### TASK PROMPT
For the records below, tally every line that has the word "minh" and reply with the number alone.

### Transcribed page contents
+--

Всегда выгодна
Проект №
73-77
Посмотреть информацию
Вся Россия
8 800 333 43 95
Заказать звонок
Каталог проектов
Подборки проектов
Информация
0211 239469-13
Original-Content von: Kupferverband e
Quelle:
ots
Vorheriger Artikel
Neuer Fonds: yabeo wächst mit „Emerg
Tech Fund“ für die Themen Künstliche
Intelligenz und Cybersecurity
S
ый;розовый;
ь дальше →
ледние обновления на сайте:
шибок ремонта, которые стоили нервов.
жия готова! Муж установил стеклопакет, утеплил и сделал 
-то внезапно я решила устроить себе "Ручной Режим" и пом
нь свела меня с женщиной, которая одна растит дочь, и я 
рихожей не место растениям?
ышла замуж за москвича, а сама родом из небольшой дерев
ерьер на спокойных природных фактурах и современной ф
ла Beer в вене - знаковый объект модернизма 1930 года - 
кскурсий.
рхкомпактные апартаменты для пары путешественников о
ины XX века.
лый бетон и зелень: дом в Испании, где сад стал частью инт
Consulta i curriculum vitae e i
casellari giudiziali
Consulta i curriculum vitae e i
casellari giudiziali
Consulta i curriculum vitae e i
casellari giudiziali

+--

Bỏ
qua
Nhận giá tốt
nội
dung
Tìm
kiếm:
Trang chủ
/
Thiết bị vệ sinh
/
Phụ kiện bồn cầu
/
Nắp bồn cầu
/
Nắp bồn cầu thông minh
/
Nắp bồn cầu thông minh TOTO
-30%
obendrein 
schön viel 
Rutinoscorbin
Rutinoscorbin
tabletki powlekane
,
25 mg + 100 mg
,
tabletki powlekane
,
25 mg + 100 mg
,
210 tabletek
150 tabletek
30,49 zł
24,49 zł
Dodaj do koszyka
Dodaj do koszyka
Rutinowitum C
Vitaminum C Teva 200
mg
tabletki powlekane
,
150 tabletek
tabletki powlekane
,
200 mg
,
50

+--

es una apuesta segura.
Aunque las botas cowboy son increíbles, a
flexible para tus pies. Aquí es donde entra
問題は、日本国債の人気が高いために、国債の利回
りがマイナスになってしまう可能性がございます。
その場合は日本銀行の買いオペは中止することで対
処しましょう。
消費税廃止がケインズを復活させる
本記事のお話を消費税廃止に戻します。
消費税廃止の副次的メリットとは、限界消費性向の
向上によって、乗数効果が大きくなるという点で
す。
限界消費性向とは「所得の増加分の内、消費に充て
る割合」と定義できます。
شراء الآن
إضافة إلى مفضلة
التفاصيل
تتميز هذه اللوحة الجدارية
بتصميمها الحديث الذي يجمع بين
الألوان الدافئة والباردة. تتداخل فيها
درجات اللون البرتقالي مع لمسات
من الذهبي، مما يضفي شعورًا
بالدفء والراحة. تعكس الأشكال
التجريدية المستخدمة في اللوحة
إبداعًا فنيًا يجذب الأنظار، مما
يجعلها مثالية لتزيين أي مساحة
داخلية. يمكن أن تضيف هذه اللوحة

+--

### RESULT
2